__Goal of the exercise__.
Print the data below exactly, but only the lines from the one containing "Trace right lung lower lobe." down to the one containing "Answer in <instances>...</instances>. Show", inclusive.

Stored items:

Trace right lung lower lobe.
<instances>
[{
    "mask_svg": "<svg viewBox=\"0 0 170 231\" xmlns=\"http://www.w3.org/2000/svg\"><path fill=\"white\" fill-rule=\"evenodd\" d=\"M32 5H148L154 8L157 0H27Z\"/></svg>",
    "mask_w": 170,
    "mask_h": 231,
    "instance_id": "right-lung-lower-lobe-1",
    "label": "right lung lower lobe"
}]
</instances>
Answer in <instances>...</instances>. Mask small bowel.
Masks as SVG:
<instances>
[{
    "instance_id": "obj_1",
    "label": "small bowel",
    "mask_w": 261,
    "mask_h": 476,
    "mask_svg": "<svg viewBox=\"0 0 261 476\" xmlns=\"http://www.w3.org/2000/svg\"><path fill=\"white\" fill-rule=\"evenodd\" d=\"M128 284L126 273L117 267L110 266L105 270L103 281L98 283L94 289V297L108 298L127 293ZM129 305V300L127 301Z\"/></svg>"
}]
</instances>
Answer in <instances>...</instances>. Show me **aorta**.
---
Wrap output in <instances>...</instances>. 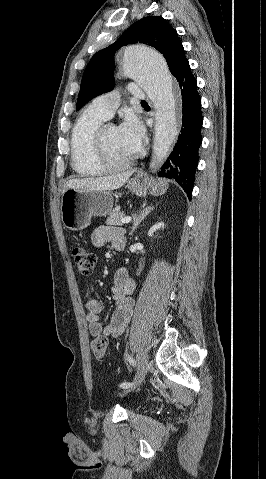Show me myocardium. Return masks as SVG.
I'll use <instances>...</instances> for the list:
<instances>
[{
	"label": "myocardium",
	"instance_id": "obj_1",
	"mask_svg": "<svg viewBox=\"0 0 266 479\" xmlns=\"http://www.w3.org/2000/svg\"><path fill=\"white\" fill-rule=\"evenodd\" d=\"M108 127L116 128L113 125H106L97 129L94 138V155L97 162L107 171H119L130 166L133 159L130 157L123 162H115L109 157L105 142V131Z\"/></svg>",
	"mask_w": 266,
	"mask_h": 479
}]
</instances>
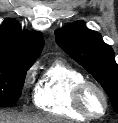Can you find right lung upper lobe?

__Exercise solution__.
Trace right lung lower lobe.
<instances>
[{
    "mask_svg": "<svg viewBox=\"0 0 170 231\" xmlns=\"http://www.w3.org/2000/svg\"><path fill=\"white\" fill-rule=\"evenodd\" d=\"M32 5H148L154 8L157 0H27Z\"/></svg>",
    "mask_w": 170,
    "mask_h": 231,
    "instance_id": "right-lung-lower-lobe-1",
    "label": "right lung lower lobe"
}]
</instances>
Answer in <instances>...</instances>. Mask small bowel.
Masks as SVG:
<instances>
[{
    "instance_id": "obj_1",
    "label": "small bowel",
    "mask_w": 261,
    "mask_h": 476,
    "mask_svg": "<svg viewBox=\"0 0 261 476\" xmlns=\"http://www.w3.org/2000/svg\"><path fill=\"white\" fill-rule=\"evenodd\" d=\"M128 284L126 273L117 267L110 266L105 270L103 281L98 283L94 289V297L108 298L127 293ZM129 305V300L127 301Z\"/></svg>"
}]
</instances>
Answer in <instances>...</instances>. Show me **aorta**.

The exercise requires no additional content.